Non sono ancora chiare le circostanze specifiche della loro morte. Trentuno agenti sono sotto indagine. Alcuni residenti ipotizzano che il raid sia stato un atto di ritorsione per l'uccisione di un agente avvenuta in quella zona a novembre 2019.

Il 2 dicembre centinaia di residenti hanno protestato portando manifesti e croci. I motociclisti hanno suonato il clacson, e ci sono stati anche un minuto di silenzio e una preghiera. Inoltre, i residenti hanno intonato “Rap da Felicidade”, una classica canzone funk che recita: “Voglio solo essere felice e camminare serenamente nella favela in cui sono nato, e [voglio] poter essere orgoglioso e sapere che i poveri hanno un loro posto”.

La settimana successiva, secondo quanto detto dai residenti, la vita nel quartiere è stata più silenziosa del solito. La maggior parte della gente, ancora spaventata, ha evitato di rilasciare interviste.

I familiari delle vittime, invece, hanno manifestato per tutta la settimana.
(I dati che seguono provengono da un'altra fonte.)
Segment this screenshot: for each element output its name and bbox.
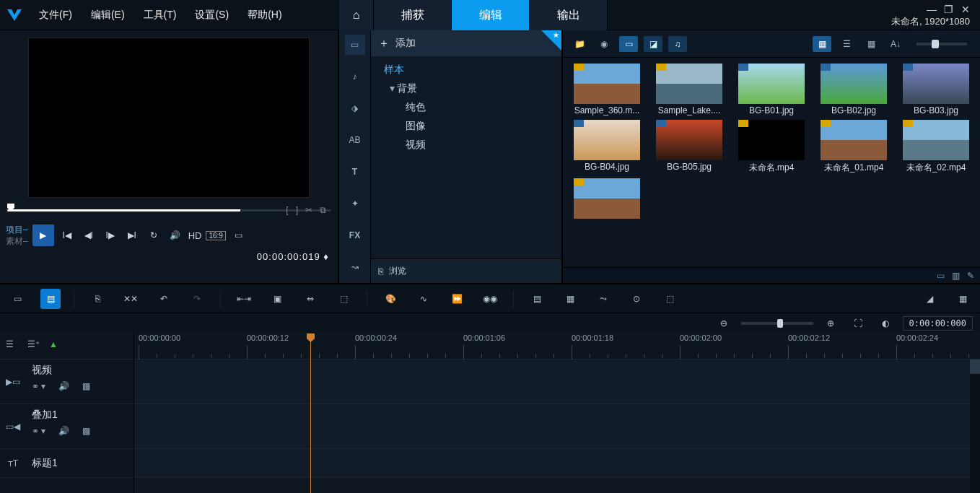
lib-tab-fx-icon[interactable]: FX — [345, 225, 365, 245]
effects-button[interactable]: ▦ — [953, 289, 973, 309]
prev-frame-button[interactable]: ◀I — [80, 227, 97, 244]
scrub-handle-icon[interactable] — [7, 204, 14, 211]
track-add-icon[interactable]: ☰⁺ — [27, 339, 42, 354]
tools-button[interactable]: ✕✕ — [121, 289, 141, 309]
fit-project-button[interactable]: ⛶ — [848, 313, 868, 333]
track-head-overlay[interactable]: ▭◀ 叠加1 ⚭ ▾ 🔊 ▩ — [0, 404, 134, 449]
timeline-scrollbar[interactable] — [970, 359, 980, 493]
footer-options-icon[interactable]: ✎ — [967, 271, 974, 281]
next-frame-button[interactable]: I▶ — [102, 227, 119, 244]
mode-tab-home[interactable]: ⌂ — [339, 0, 374, 30]
library-item[interactable]: BG-B02.jpg — [815, 64, 892, 115]
stretch-button[interactable]: ⇔ — [300, 289, 320, 309]
paint-button[interactable]: ◢ — [919, 289, 940, 309]
lib-tab-title-icon[interactable]: AB — [345, 130, 365, 150]
mode-tab-capture[interactable]: 捕获 — [374, 0, 452, 30]
grid-button[interactable]: ▦ — [560, 289, 580, 309]
mode-tab-edit[interactable]: 编辑 — [452, 0, 530, 30]
capture-icon[interactable]: ◉ — [595, 36, 613, 52]
track-lane-title[interactable] — [134, 449, 980, 478]
resize-icon[interactable]: ▭ — [230, 227, 248, 244]
blend-button[interactable]: ◉◉ — [480, 289, 500, 309]
lib-tab-path-icon[interactable]: ↝ — [345, 257, 365, 277]
go-start-button[interactable]: I◀ — [58, 227, 76, 244]
sort-icon[interactable]: A↓ — [886, 36, 905, 52]
preview-mode-project[interactable]: 项目– — [6, 224, 28, 235]
library-add-header[interactable]: ＋ 添加 — [371, 30, 561, 56]
tree-item-video[interactable]: 视频 — [371, 136, 561, 154]
view-grid-icon[interactable]: ▦ — [862, 36, 880, 52]
loop-button[interactable]: ↻ — [145, 227, 162, 244]
maximize-button[interactable]: ❐ — [944, 4, 954, 14]
track-mute-icon[interactable]: 🔊 — [58, 426, 69, 436]
aspect-badge[interactable]: 16:9 — [206, 231, 225, 240]
mark-in-icon[interactable]: [ — [286, 205, 288, 215]
preview-mode-clip[interactable]: 素材– — [6, 235, 28, 247]
expand-icon[interactable]: ⧉ — [320, 205, 326, 215]
library-item[interactable] — [569, 178, 645, 220]
filter-photo-icon[interactable]: ◪ — [644, 36, 662, 52]
preview-timecode[interactable]: 00:00:00:019 ♦ — [0, 247, 338, 262]
track-lane-overlay[interactable] — [134, 404, 980, 449]
thumb-size-slider[interactable] — [916, 43, 967, 45]
lib-tab-graphic-icon[interactable]: ✦ — [345, 193, 365, 214]
tree-item-solid[interactable]: 纯色 — [371, 98, 561, 117]
library-item[interactable]: BG-B05.jpg — [651, 120, 727, 174]
library-item[interactable]: BG-B03.jpg — [898, 64, 974, 115]
library-item[interactable]: 未命名_01.mp4 — [815, 120, 892, 174]
tree-item-background[interactable]: ▾背景 — [371, 79, 561, 98]
track-mute-icon[interactable]: 🔊 — [58, 381, 69, 391]
hd-label[interactable]: HD — [188, 230, 202, 241]
menu-settings[interactable]: 设置(S) — [188, 6, 236, 25]
volume-button[interactable]: 🔊 — [167, 227, 184, 244]
pin-icon[interactable] — [541, 30, 561, 51]
zoom-slider[interactable] — [741, 322, 813, 325]
track-head-video[interactable]: ▶▭ 视频 ⚭ ▾ 🔊 ▩ — [0, 359, 134, 404]
track-menu-icon[interactable]: ☰ — [6, 339, 20, 354]
resize-button[interactable]: ⬚ — [333, 289, 354, 309]
menu-tools[interactable]: 工具(T) — [136, 6, 184, 25]
mode-tab-output[interactable]: 输出 — [530, 0, 608, 30]
mask-button[interactable]: ⬚ — [660, 289, 680, 309]
library-item[interactable]: 未命名_02.mp4 — [898, 120, 974, 174]
cut-icon[interactable]: ✂ — [305, 205, 312, 215]
track-link-icon[interactable]: ⚭ ▾ — [32, 426, 45, 436]
fit-button[interactable]: ⇤⇥ — [234, 289, 254, 309]
mark-out-icon[interactable]: ] — [296, 205, 298, 215]
footer-view-list-icon[interactable]: ▥ — [952, 271, 960, 281]
track-toggle-icon[interactable]: ▲ — [49, 339, 64, 354]
crop-button[interactable]: ▣ — [267, 289, 287, 309]
chapter-button[interactable]: ▤ — [527, 289, 547, 309]
undo-button[interactable]: ↶ — [154, 289, 174, 309]
close-button[interactable]: ✕ — [961, 4, 971, 14]
view-thumb-icon[interactable]: ▦ — [813, 36, 831, 52]
lib-tab-transition-icon[interactable]: ⬗ — [345, 98, 365, 118]
filter-video-icon[interactable]: ▭ — [619, 36, 638, 52]
redo-button[interactable]: ↷ — [187, 289, 207, 309]
menu-edit[interactable]: 编辑(E) — [84, 6, 132, 25]
track-fx-icon[interactable]: ▩ — [82, 426, 90, 436]
timeline-timecode[interactable]: 0:00:00:000 — [903, 316, 973, 331]
menu-help[interactable]: 帮助(H) — [240, 6, 289, 25]
clock-button[interactable]: ◐ — [875, 313, 896, 333]
storyboard-view-button[interactable]: ▭ — [7, 289, 27, 309]
timeline-view-button[interactable]: ▤ — [40, 289, 61, 309]
lib-tab-audio-icon[interactable]: ♪ — [345, 66, 365, 87]
preview-video[interactable] — [28, 38, 310, 198]
lib-tab-media-icon[interactable]: ▭ — [345, 35, 365, 55]
library-item[interactable]: 未命名.mp4 — [733, 120, 810, 174]
timeline-lanes[interactable]: 00:00:00:0000:00:00:1200:00:00:2400:00:0… — [134, 333, 980, 493]
lib-tab-text-icon[interactable]: T — [345, 162, 365, 182]
library-item[interactable]: BG-B01.jpg — [733, 64, 810, 115]
footer-view-thumb-icon[interactable]: ▭ — [937, 271, 945, 281]
zoom-out-button[interactable]: ⊖ — [714, 313, 734, 333]
preview-scrubber[interactable]: [ ] ✂ ⧉ — [7, 204, 331, 218]
library-item[interactable]: Sample_Lake.... — [651, 64, 727, 115]
color-button[interactable]: 🎨 — [380, 289, 401, 309]
multicam-button[interactable]: ⊙ — [626, 289, 647, 309]
view-list-icon[interactable]: ☰ — [837, 36, 856, 52]
copy-button[interactable]: ⎘ — [87, 289, 108, 309]
library-item[interactable]: Sample_360.m... — [569, 64, 645, 115]
filter-audio-icon[interactable]: ♫ — [668, 36, 687, 52]
library-item[interactable]: BG-B04.jpg — [569, 120, 645, 174]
In uno degli incontri, nel quale è stato anche criticato il governatore di San Paolo João Doria (del PSDB, partito di centro-destra), si sono sentiti cori che gridavano: “Il ghetto vuole la pace”, “Fermate l'oppressione” e “Giustizia”.
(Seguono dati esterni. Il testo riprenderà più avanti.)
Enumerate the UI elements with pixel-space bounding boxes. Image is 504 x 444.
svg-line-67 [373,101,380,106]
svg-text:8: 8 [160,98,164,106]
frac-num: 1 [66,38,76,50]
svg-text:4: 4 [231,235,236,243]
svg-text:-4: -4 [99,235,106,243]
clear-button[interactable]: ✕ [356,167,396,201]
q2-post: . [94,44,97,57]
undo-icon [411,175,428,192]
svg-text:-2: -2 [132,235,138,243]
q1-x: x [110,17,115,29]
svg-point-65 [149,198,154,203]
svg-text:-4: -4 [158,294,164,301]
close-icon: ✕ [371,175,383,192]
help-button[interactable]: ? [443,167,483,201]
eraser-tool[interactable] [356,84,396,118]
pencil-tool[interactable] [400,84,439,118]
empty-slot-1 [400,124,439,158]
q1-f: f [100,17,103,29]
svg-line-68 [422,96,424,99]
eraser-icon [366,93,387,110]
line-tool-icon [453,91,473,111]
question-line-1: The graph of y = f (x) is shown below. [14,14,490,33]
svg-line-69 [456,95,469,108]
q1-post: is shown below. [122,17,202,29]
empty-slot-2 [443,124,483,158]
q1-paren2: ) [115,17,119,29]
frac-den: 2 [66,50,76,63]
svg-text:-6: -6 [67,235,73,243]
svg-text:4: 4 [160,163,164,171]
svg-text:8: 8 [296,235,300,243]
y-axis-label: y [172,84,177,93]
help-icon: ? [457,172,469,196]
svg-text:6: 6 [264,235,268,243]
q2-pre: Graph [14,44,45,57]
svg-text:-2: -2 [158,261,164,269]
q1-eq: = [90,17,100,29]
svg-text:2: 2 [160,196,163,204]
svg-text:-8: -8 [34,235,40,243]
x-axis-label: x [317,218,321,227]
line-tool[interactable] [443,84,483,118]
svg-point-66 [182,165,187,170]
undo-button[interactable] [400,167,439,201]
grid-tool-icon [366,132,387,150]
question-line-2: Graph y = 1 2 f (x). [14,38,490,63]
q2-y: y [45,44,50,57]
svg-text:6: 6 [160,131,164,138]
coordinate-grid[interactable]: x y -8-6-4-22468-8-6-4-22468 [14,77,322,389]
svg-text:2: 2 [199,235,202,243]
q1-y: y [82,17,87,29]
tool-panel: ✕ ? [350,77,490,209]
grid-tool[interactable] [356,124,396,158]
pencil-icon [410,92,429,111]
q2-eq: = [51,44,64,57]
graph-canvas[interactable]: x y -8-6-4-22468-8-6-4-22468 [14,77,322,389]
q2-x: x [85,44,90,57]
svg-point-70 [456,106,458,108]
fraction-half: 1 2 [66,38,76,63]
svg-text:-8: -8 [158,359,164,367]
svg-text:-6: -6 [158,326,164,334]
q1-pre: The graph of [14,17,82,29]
Il governatore, che ha negato la responsabilità della polizia subito dopo la notizia delle morti, ha modificato i toni dopo la comparsa di un video in cui si vede un poliziotto ridere mentre aggredisce i giovani nelle strade della favela. Ha ricevuto i familiari delle vittime e annunciato la creazione di una commissione esterna per le indagini:

Quando ho scoperto l'esistenza di un nuovo video in cui un poliziotto aggredisce dei giovani in una strada di Paraisópolis, ho chiesto una punizione esemplare per l'aggressore, che è già stato rimosso dalle sue funzioni. Azioni del genere non sono conformi alle procedure della Polizia di San Paolo e saranno fortemente condannate.

Una pagina Facebook dedicata a Paraisópolis ha pubblicato un post in solidarietà ai familiari. “Non lo accetteremo in silenzio, chiediamo giustizia e punizioni per i responsabili. Paraisópolis e la comunità hanno bisogno di un'azione sociale per affrontare le difficoltà, non dobbiamo solo reagire ma anche prevenire. STOP alla violenza, vogliamo la pace”.

Il gruppo ha anche postato una lista di nove richieste, tra cui un'indagine trasparente sul caso, sostegno per le attività ricreative del quartiere e impegno contro la criminalizzazione della musica funk.

Pregiudizio

Due sono i punti su cui i fatti di Paraisópolis hanno sollevato discussioni in Brasile: la mancanza di spazi ricreativi per i giovani in aree povere della città e i pregiudizi contro la musica funk.

Diversi giovani della zona, intervistati durante la settimana da Agência Mural, hanno parlato della mancanza di spazi ricreativi, oltre alle spese necessarie per muoversi all'interno della città. Ci si domanda anche se incidenti come quello di Paraisópolis sarebbero avvenuti in aree benestanti della città dove pure si suona musica funk. 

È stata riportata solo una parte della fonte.